Confession of what? How could Alice have confessed anything? How could Mom believe it?
It was harder than she had expected to keep her speed steady. Her foot played with the accelerator, trying to learn the right amount of pressure, but the trouble was, going uphill or downhill or on the flat required different amounts of pressure.
I killed him good , the almost-familiar voice had muttered.
What did “good” mean in that context? Thoroughly? Or with pleasure?
Alice needed cruise control. She could see buttons and dials with words on them, but she could not read. Was she crying too hard? Or could shock shut down the reading segment of your brain?
People admired the Corvette. As she passed them, or they passed her, their eyes floated down the slick scarlet body of this sexy car, and in each case they were startled to see her. She was the wrong driver for such a car, and everybody knew it.

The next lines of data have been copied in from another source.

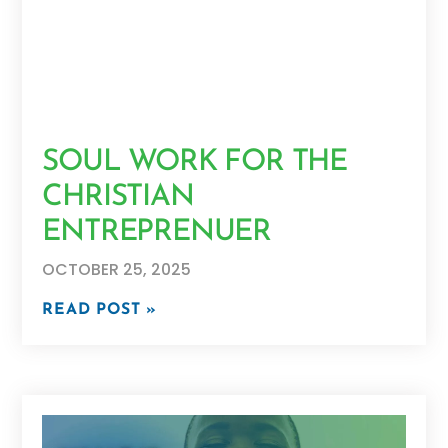
SOUL WORK FOR THE
CHRISTIAN
ENTREPRENUER
OCTOBER 25, 2025
READ POST »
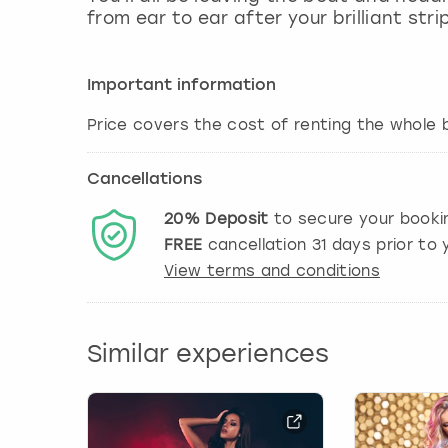
from ear to ear after your brilliant str
Important information
Price covers the cost of renting the whole b
Cancellations
20%
Deposit
to secure your booki
FREE
cancellation
31
days prior to y
View terms and conditions
Similar experiences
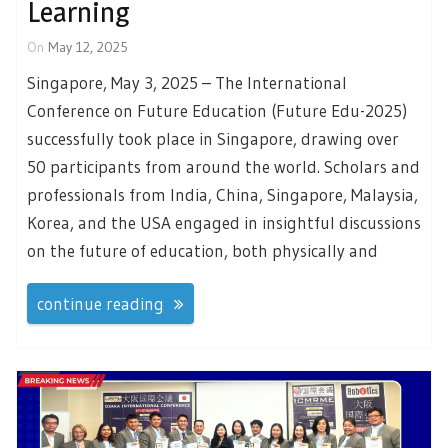
Learning
On
May 12, 2025
Singapore, May 3, 2025 – The International
Conference on Future Education (Future Edu-2025)
successfully took place in Singapore, drawing over
50 participants from around the world. Scholars and
professionals from India, China, Singapore, Malaysia,
Korea, and the USA engaged in insightful discussions
on the future of education, both physically and
continue reading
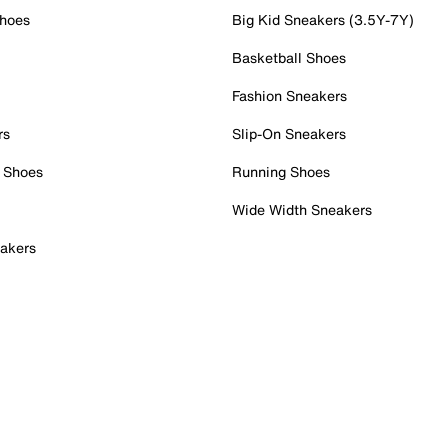
Shoes
Big Kid Sneakers (3.5Y-7Y)
Basketball Shoes
Fashion Sneakers
rs
Slip-On Sneakers
 Shoes
Running Shoes
Wide Width Sneakers
akers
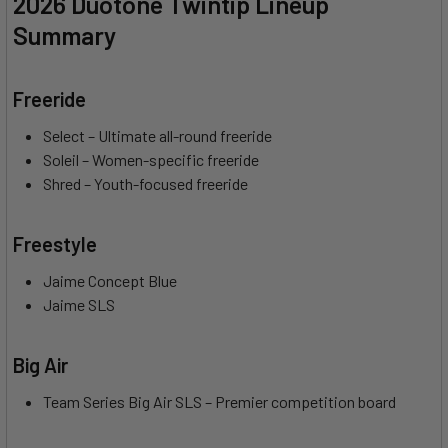
2026 Duotone Twintip Lineup
Summary
Freeride
Select – Ultimate all-round freeride
Soleil – Women-specific freeride
Shred – Youth-focused freeride
Freestyle
Jaime Concept Blue
Jaime SLS
Big Air
Team Series Big Air SLS – Premier competition board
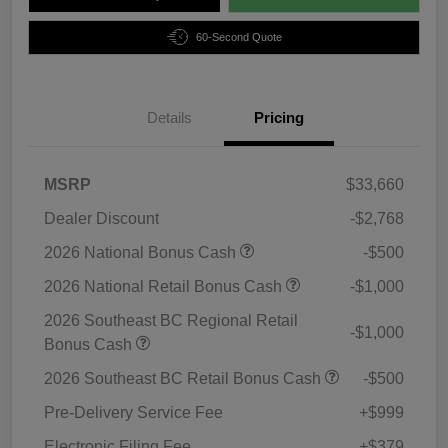
60-Second Quote
Details
Pricing
MSRP
$33,660
Dealer Discount
-$2,768
2026 National Bonus Cash
-$500
2026 National Retail Bonus Cash
-$1,000
2026 Southeast BC Regional Retail
-$1,000
Bonus Cash
2026 Southeast BC Retail Bonus Cash
-$500
Pre-Delivery Service Fee
+$999
Electronic Filing Fee
+$379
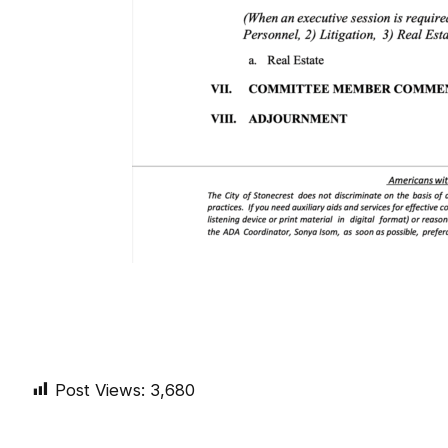
Post Views:
3,680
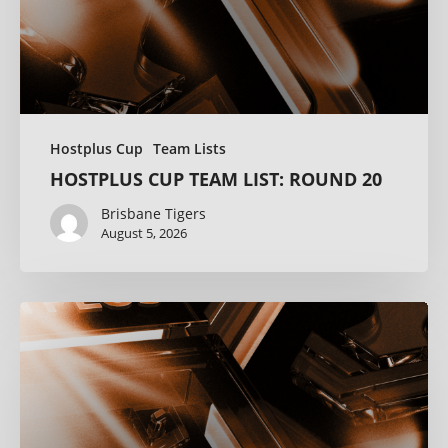
Hostplus Cup
Team Lists
HOSTPLUS CUP TEAM LIST: ROUND 20
Brisbane Tigers
August 5, 2026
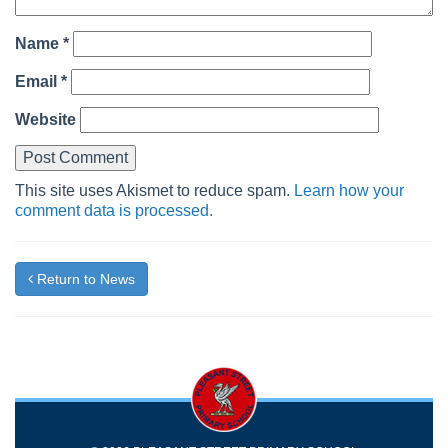
Name
*
Email
*
Website
This site uses Akismet to reduce spam.
Learn how your
comment data is processed.
Return to News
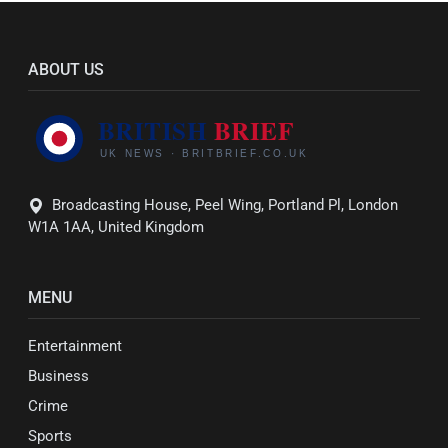
ABOUT US
Broadcasting House, Peel Wing, Portland Pl, London
W1A 1AA, United Kingdom
MENU
Entertainment
Business
Crime
Sports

And Alice thought: They announced my license plate over the radio.
Chapter 3
T HEY HAD ANNOUNCED HER license plate and described her car.
Alice had so much to think about, she could think about nothing at all. Was she a fugitive from the police?
She, Alice.
Tenth grade. Taking American literature, and physics. French Two and Algebra Two. American history. Chorus and gym.
She, Alice.
A nice pleasant girl who didn’t butt in line, didn’t write graffiti on the bathroom stall doors, didn’t drop her hamburger wrapper out the car window, didn’t cut pages from library reference books.
The police, the radio announcer, and her very own mother believed she had committed a murder.
The murder of her very own father.
The red Corvette was a splendid decoration on the road. Nobody could miss it.
How many people who admired her
Vette were listening to the radio right now? Had the boy in the ice cream shack been listening to the radio? Who, speeding down the parkway, had a car phone? Dad’s Blazer had a car phone, but he didn’t keep one in the Corvette. The Vette, he said, was for escape.
Dad had a daydream he liked to use when he drove the Vette—that he was escaping. Running. Keeping pursuit off his tail. “Look back,” he used to say when she was little, “recognize any of those cars? That white sedan, the one with the tinted windows—it’s following us! Here. We’ll leave ʼem in the dust.” Alice and Daddy would holler joyfully while they left ʼem in the dust.
Then Mom, who had loved this game for years, suddenly said it was childish and dangerous and stupid.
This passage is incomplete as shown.